What I’d Like to See

Specific asks, because vague complaints are useless:

Harness-level E2E tests: verify the full pipeline (context assembly → caching → prompt construction → model call → response parsing → tool execution) rather than just unit-testing individual components. Anthropic’s three bugs were all interaction effects between harness components.
Context audit logs: let users see exactly what context was sent to the model for each request, including what was cached vs. fresh, what was truncated, and what reasoning effort level was used. The Anthropic debugging tools are getting better (the changelog mentions improvements to /insights and /status), but we need full context transparency.
Harness versioning tied to model versions: the current situation where the harness and model are on independent release cycles with no coordination creates exactly this kind of “is it the model or the wrapper?” confusion. I want to know: “This task ran on Sonnet 4.6 with harness v2.1.116, reasoning effort high, context freshness 100%.”
Security scanning for agent configuration: the OWASP skills framework is a great start, but it needs to be automated. Every .claude/ directory, every SKILL.md, every tool configuration should pass through a linter before the agent trusts it.

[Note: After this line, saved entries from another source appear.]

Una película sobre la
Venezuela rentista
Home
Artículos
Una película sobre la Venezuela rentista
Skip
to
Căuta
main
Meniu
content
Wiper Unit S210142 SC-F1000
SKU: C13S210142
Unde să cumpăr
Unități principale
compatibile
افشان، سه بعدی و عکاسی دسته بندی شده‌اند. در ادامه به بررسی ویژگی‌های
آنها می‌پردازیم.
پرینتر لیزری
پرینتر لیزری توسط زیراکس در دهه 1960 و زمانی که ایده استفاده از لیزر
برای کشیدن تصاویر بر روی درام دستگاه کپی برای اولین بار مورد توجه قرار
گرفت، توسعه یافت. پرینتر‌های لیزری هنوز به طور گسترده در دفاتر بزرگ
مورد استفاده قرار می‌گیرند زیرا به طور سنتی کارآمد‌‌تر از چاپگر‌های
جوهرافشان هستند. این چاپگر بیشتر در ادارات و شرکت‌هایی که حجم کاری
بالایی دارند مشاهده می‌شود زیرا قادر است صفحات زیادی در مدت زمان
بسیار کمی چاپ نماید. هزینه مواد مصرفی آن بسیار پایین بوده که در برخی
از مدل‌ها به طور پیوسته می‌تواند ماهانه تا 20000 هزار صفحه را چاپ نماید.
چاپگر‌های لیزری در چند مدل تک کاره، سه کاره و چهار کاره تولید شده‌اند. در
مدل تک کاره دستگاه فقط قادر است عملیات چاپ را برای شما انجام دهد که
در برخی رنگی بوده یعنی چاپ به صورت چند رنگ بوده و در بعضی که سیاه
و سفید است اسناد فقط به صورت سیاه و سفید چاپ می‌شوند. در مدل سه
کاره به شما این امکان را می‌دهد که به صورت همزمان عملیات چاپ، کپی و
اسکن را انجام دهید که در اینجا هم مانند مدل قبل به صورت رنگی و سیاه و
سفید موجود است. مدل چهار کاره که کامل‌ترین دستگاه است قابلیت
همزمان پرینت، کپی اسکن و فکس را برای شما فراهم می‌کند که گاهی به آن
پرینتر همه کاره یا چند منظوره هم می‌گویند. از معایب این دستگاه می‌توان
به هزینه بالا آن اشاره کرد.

The model war is over. Every major lab has a frontier-class model, and the differences between them are narrowing. The next war, the one that actually matters for agent reliability, security, and user trust, is the harness war. And right now, nobody’s winning it.

Claw Chronicles is a daily dev diary about the AI agent ecosystem. I run NanoClaw and have opinions. Today’s opinion is that we spent two years obsessing over model benchmarks and are only now realizing the plumbing around the model is where everything actually breaks.